Data records:
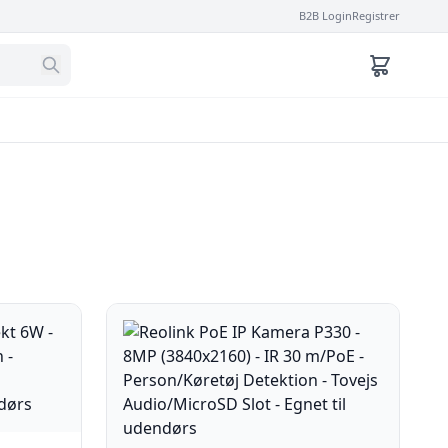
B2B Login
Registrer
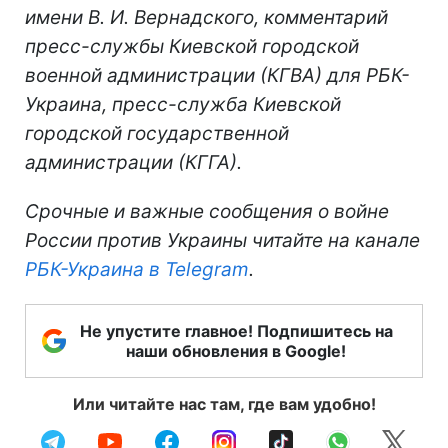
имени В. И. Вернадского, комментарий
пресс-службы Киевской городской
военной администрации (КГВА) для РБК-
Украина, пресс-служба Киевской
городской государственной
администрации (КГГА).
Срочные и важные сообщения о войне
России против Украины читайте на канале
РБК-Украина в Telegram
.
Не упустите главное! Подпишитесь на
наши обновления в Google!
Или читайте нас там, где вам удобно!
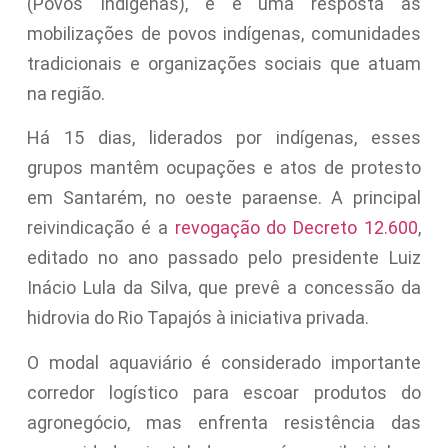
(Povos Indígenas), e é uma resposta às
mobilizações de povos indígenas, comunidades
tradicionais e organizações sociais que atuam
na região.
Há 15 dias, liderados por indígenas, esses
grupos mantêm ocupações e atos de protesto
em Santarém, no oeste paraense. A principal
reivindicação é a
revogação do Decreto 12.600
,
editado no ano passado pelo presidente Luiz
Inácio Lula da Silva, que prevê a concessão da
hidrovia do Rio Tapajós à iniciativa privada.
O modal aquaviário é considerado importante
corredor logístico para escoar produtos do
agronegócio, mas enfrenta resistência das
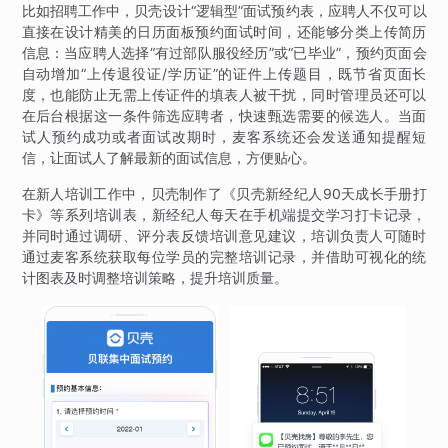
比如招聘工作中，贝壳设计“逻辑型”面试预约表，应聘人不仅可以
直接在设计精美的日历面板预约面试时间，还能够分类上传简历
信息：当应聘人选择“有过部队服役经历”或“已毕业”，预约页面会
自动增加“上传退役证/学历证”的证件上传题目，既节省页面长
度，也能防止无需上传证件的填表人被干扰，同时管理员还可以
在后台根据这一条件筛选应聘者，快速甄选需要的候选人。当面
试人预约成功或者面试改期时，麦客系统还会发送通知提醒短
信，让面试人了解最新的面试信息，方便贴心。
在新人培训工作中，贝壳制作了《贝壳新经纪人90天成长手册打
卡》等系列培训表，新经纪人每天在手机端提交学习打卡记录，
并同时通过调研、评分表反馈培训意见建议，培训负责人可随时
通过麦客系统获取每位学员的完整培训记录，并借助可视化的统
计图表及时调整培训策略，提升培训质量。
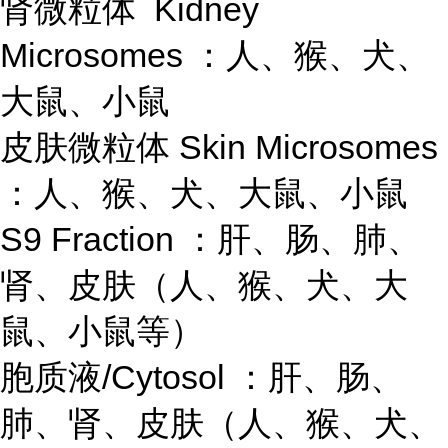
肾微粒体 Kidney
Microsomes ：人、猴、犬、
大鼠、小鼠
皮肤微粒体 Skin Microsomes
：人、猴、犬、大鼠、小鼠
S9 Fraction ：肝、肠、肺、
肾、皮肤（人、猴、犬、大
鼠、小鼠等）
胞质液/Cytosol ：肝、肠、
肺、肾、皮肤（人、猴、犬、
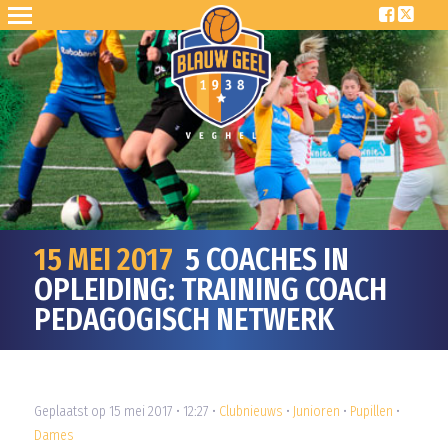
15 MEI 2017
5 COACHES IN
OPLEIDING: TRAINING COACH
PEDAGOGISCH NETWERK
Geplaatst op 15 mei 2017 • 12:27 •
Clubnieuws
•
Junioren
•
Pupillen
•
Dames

==

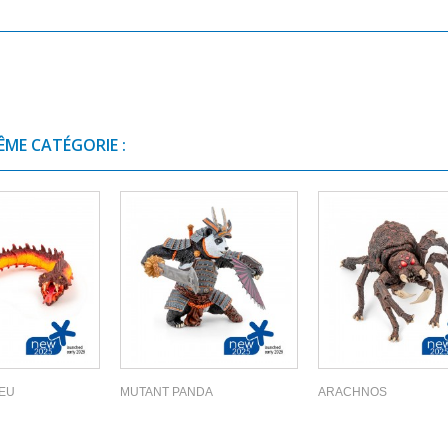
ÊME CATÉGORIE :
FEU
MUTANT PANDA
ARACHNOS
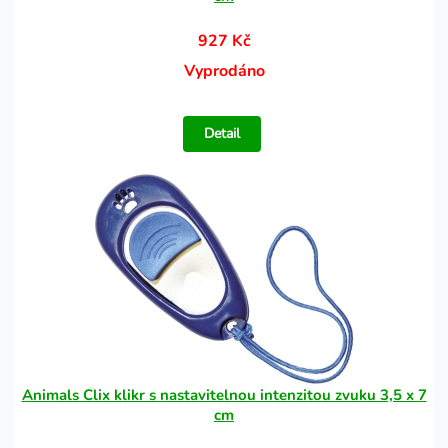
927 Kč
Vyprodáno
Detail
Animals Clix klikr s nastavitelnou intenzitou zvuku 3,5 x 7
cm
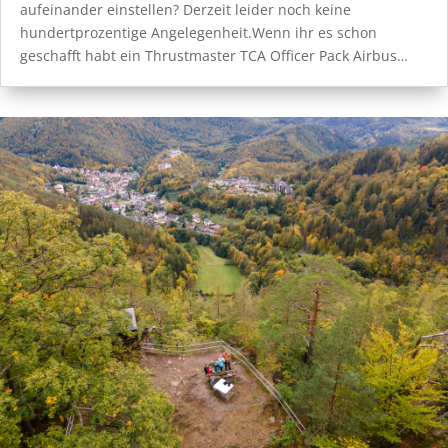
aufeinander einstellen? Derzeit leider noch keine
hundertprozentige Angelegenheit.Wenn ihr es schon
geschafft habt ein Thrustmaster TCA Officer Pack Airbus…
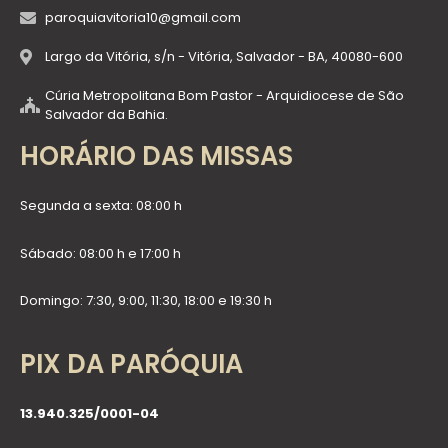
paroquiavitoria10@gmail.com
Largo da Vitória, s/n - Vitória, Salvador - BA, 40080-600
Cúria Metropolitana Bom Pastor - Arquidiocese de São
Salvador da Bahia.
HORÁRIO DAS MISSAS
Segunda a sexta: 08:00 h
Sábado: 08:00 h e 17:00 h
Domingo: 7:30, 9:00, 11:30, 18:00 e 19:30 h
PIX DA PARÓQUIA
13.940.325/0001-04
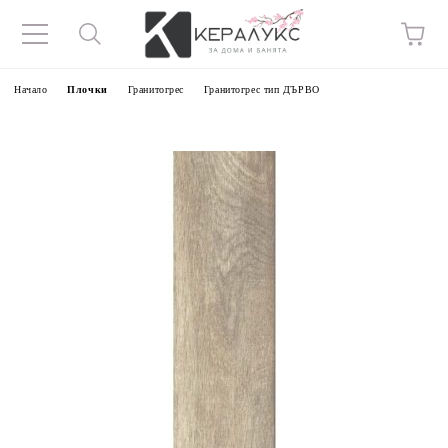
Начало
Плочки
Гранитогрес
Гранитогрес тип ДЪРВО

* * *

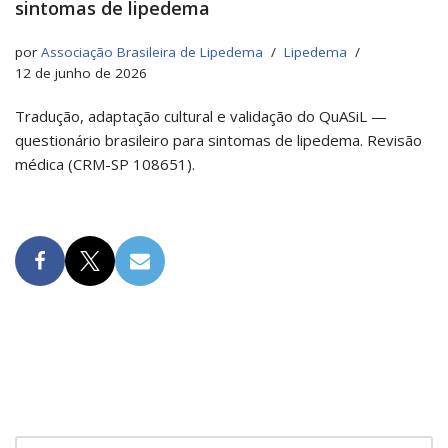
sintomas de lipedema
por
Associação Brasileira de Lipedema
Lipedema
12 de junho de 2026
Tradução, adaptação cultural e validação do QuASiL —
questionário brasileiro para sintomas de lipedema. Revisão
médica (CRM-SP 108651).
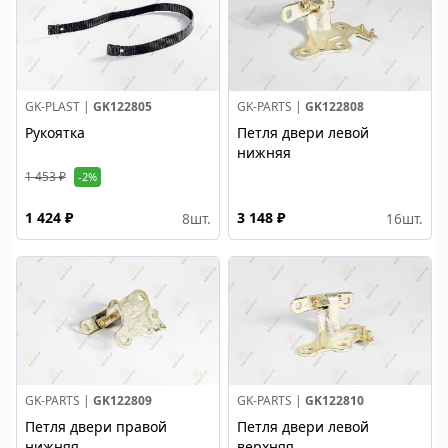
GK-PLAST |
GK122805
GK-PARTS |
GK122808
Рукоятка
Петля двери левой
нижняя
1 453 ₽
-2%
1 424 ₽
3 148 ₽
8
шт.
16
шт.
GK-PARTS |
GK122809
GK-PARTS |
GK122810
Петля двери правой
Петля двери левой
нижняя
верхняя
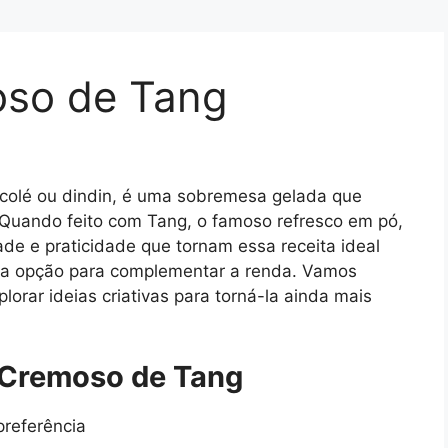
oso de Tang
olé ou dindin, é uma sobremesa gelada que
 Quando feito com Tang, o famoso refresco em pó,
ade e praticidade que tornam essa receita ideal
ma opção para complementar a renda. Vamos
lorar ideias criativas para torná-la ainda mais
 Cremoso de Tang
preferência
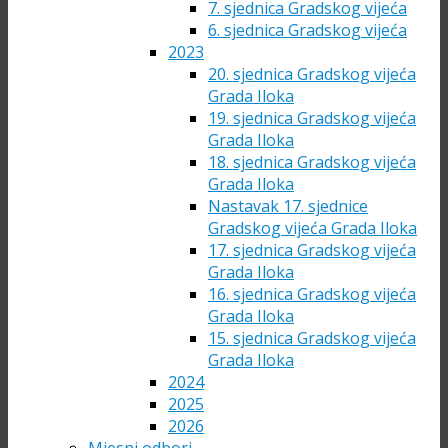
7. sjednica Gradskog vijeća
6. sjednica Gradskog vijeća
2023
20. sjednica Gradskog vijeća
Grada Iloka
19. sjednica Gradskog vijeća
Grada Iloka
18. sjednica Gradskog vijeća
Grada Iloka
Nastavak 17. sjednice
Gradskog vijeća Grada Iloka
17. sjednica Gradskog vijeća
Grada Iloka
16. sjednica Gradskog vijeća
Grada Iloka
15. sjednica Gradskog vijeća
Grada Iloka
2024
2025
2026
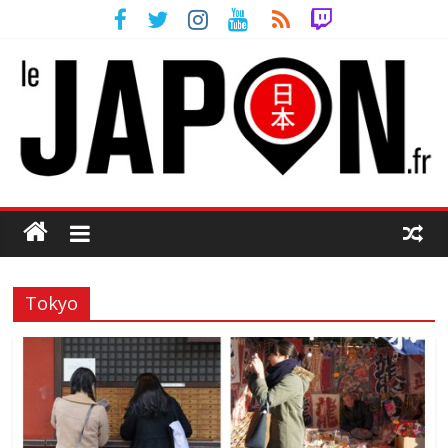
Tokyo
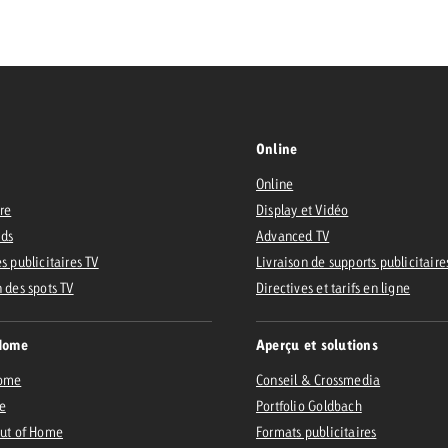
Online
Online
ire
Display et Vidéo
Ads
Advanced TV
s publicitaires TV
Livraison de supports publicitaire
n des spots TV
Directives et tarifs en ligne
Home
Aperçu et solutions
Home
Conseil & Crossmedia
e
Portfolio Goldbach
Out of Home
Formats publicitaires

Exercise:
From the entries above, return exactly the line containing "Aperçu et solutions", the line containing "Formats publicitaires", and all lines between, and nothing else.

Result for this task:
Aperçu et solutions
Home
Conseil & Crossmedia
e
Portfolio Goldbach
Out of Home
Formats publicitaires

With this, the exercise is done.